Hallo-Colum-nadian Thanksgiving-bus-ween Day

Halloween in New Hampshire seems to have two strikes against it these days. One is, of course, the weather, which is apparently intended to freeze us all into oblivion like Arnold Schwarzenegger in that really bad Batman movie. The other is the nicknames about said weather: Last year it was “Snowtober,” this year it’s “Frankenstorm.” Next year it’ll be something like “The Headless Weather System Bringing Chilly Nighttime Lows, Patchy Overnight Fog in Low-Lying Areas, and Wintry Mix. . . of Sleepy Hollow.”
Meteorologists can’t yet explain why Mother Nature has turned against trick or treaters – if it’s because of my “Ben Affleck in Gigli” costume from two years ago, I apologize – but we do need to do something about it, and I think I have the answer: Let’s move Halloween out of late October. Pushing it later into the year won’t work; it’d just get colder, of course, and besides, there’s already a slew of big holidays then (Christmas, Hanukkah, Thanksgiving, golfer Lee Trevino’s birthday). No, we’ll need to move Halloween a little earlier – so I propose we move it earlier in the month, to the second Monday in October.

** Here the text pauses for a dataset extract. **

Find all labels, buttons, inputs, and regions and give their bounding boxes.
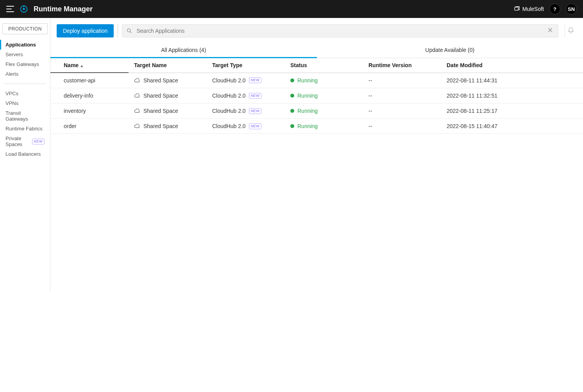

Now I know what you’re saying. “Dude, Barry, that’s already Columbus Day! And it’s Canadian Thanksgiving!” And to that I say, “Why are you calling me Barry?” And also, if it’s already two holidays, what’s the harm in tacking one more on?
By merging the three into Hallo-Colum-nadian Thanksgiving-bus-ween Day, we not only deal with the weather issue, we put trick or treating on a day when we know almost everyone will actually be home, thus cutting down on the number of home egging incidents, though anyone dressed as King Ferdinand or Queen Isabella will probably have to deal with a lot of extra requests for ocean-worthy ships that day.
And we’ll automatically have all sorts of great new costume ideas. Let’s face it, people love dressing up as notable Canadians. Take Jimmy Fallon, for example: He spends so much time dressed as “the pride of Winnipeg” Neil Young, that when Neil released his memoir, Waging Heavy Peace, Fallon sued him for identity theft – and won!
There’s a woman in my neighborhood who’s already a dead ringer for Celine Dion (to be honest, I’m pretty sure she is Celine Dion. And yes, her heart appears to be going on.) And what about all the hipsters who read poems in the style of William Shatner?
And this new cross-border double holiday will be as lucrative as it is fun. Canadian industry will have a huge new market for all those Margaret Atwood and Brian Adams costumes, and you have to think those profits will fuel more than a few shopping trips back into the States. Undoubtedly some of the money will go to rebuilding the Toronto Blue Jays, which would hurt the Red Sox, but let’s be honest, that’s sort of a given right now anyway.
There’s only one thing I ask of Canada in return for all this love and treasure: I need to borrow the band Rush for about a week. I’m making a movie about radioactive chickadees that travel back in time to Elizabethan England. I’d like Rush to write the soundtrack – and Geddy Lee could voice the chickadees’ leader.
Heck, he can wear a Geddy Lee costume while he records the lines!